Recording artist and fashion designer Pharrell Williams warns that the aftermath of the killing of an unarmed black teenager in Ferguson, Missouri, will have a lasting effect on race relations in America.
Williams told CNN's
Don Lemon in an interview broadcast Monday that he is disappointed in how the government handled the case and in how the media chose to focus on rioters over peaceful protesters.
But, he said, the black community is more than is portrayed in the media.
"That's why I feel like the president needs to come down there," Williams said, "because when your parents come in the room, whether it's you or your cousin that knocked the vase down, both of y'all sit up at attention, and, as my dad would say, 'tighten up.'"
Williams said he doesn't agree with the initiative to get young black men to stop wearing their pants baggy and below their waists, but he also believes in personal responsibility.
"When they told him to get out of the road, he probably should have got out of the road. I wouldn't have been in the road to begin with," he said, alluding to the fact that the shooting death of Michael Brown began when police officer Darren Wilson told him and a friend to stop walking in the middle of the street.

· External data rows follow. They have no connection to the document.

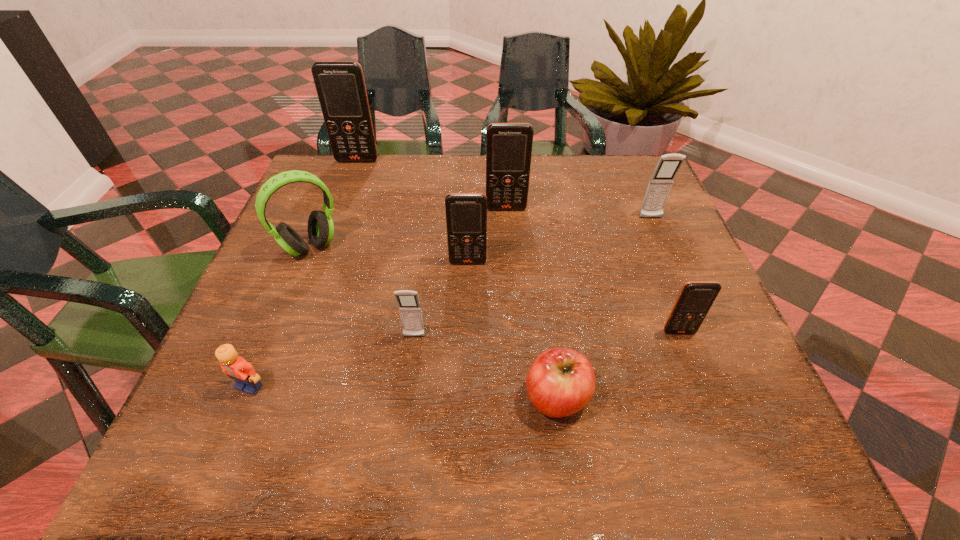 This screenshot has height=540, width=960. In order to click on free space at the near edge in this screenshot , I will do `click(473, 426)`.

You are a GUI agent. You are given a task and a screenshot of the screen. Output one action in this format:
    pyautogui.click(x=<x>, y=<y>)
    Task: Click on the vacant area at the left edge
    The image size is (960, 540).
    Given the screenshot: What is the action you would take?
    pyautogui.click(x=257, y=347)

Image resolution: width=960 pixels, height=540 pixels. Identify the location of vacant space at the right edge of the desktop. (695, 277).

In the image, there is a desktop. What are the coordinates of `blank space at the near left corner` in the screenshot? It's located at (193, 431).

Identify the location of blank space at the far right corner of the desktop. The height and width of the screenshot is (540, 960). coord(602,176).

The width and height of the screenshot is (960, 540). In order to click on vacant area between the apple and the Lego in this screenshot , I will do `click(403, 392)`.

Image resolution: width=960 pixels, height=540 pixels. What are the coordinates of `empty space that is in between the orange Lego and the green headset` in the screenshot? It's located at (280, 316).

Find the location of a particular element. The height and width of the screenshot is (540, 960). unoccupied position between the farther gray cellular telephone and the nearest orange cellular telephone is located at coordinates (664, 275).

Where is `empty space between the leftmost orange cellular telephone and the orange Lego`? empty space between the leftmost orange cellular telephone and the orange Lego is located at coordinates pos(303,273).

What are the coordinates of `free area in between the Lego and the second smallest orange cellular telephone` in the screenshot? It's located at (359, 324). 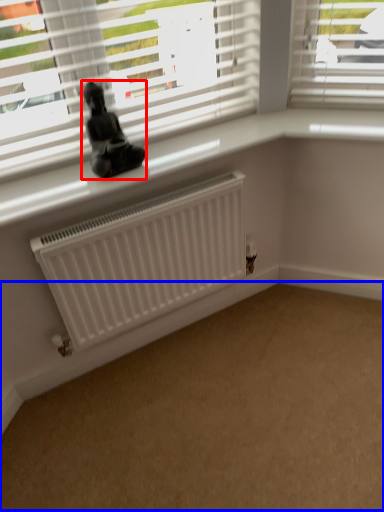 Question: Which object appears closest to the camera in this image, miniature (highlighted by a red box) or plain (highlighted by a blue box)?

Choices:
 (A) miniature
 (B) plain

Answer: (B) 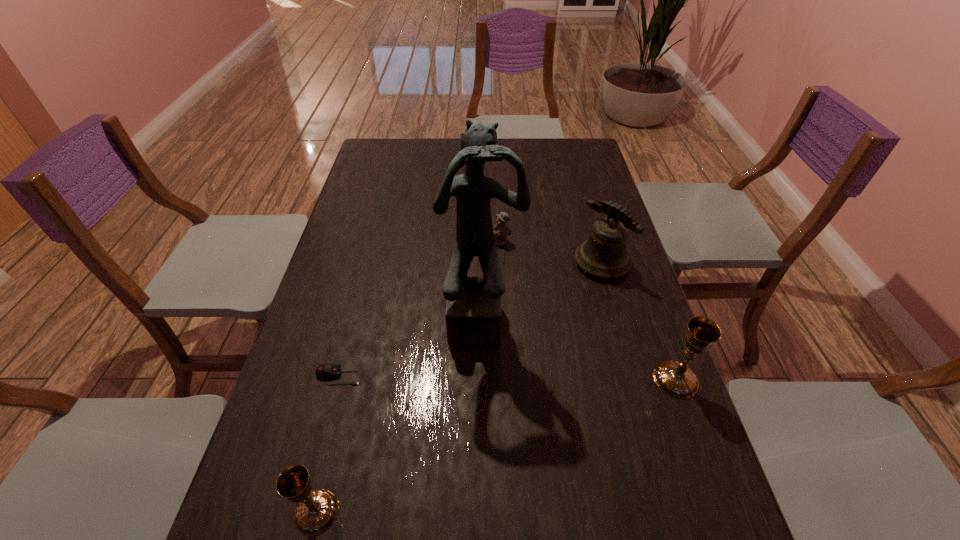 You are a GUI agent. You are given a task and a screenshot of the screen. Output one action in this format:
    pyautogui.click(x=<x>, y=<y>)
    Task: Click on the object that is at the near left corner
    Image resolution: width=960 pixels, height=540 pixels.
    Given the screenshot: What is the action you would take?
    pyautogui.click(x=316, y=511)

At what (x,y) coordinates should I click in order to perform the action: click on free space at the far edge of the desktop. Please return your answer as a coordinate pair (x, y). Image resolution: width=960 pixels, height=540 pixels. Looking at the image, I should click on (534, 138).

Locate an element on the screen. Image resolution: width=960 pixels, height=540 pixels. vacant area at the near edge of the desktop is located at coordinates (564, 507).

The height and width of the screenshot is (540, 960). Find the location of `free space at the left edge of the desktop`. free space at the left edge of the desktop is located at coordinates click(x=385, y=245).

At what (x,y) coordinates should I click in order to perform the action: click on vacant area at the right edge. Please return your answer as a coordinate pair (x, y). This screenshot has width=960, height=540. Looking at the image, I should click on (583, 231).

The image size is (960, 540). In the image, there is a desktop. In order to click on free region at the far left corner in this screenshot , I will do [372, 144].

You are a GUI agent. You are given a task and a screenshot of the screen. Output one action in this format:
    pyautogui.click(x=<x>, y=<y>)
    Task: Click on the vacant area between the farther chalice and the fifth tallest object
    
    Given the screenshot: What is the action you would take?
    pyautogui.click(x=588, y=310)

Locate an element on the screen. The image size is (960, 540). blank region between the left chalice and the fourth nearest object is located at coordinates coord(399,414).

The width and height of the screenshot is (960, 540). Find the location of `empty space between the mouse and the right chalice`. empty space between the mouse and the right chalice is located at coordinates (507, 378).

Find the location of `free area in between the fourth nearest object and the farther chalice`. free area in between the fourth nearest object and the farther chalice is located at coordinates [x=579, y=348]. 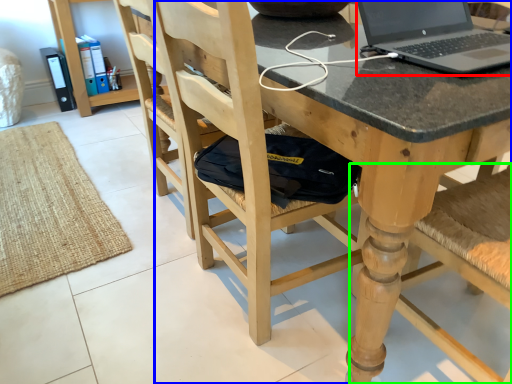 Question: Which is farther away from laptop (highlighted by a red box)? chair (highlighted by a blue box) or chair (highlighted by a green box)?

Choices:
 (A) chair
 (B) chair

Answer: (B)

Williams also discussed the anger that some people had over the police releasing a store surveillance tape of Brown stealing cigars and shoving a store clerk minutes before he was killed.
"I come from a black family that my grandma would've said, 'Let me see that other tape, too.' And you would get a beating for that," he said.
Williams said the killing came at a time when people thought race relations were getting better. Instead, they have been stirred up all over again.
"This is going to be the longest hangover in race relations ever," he said.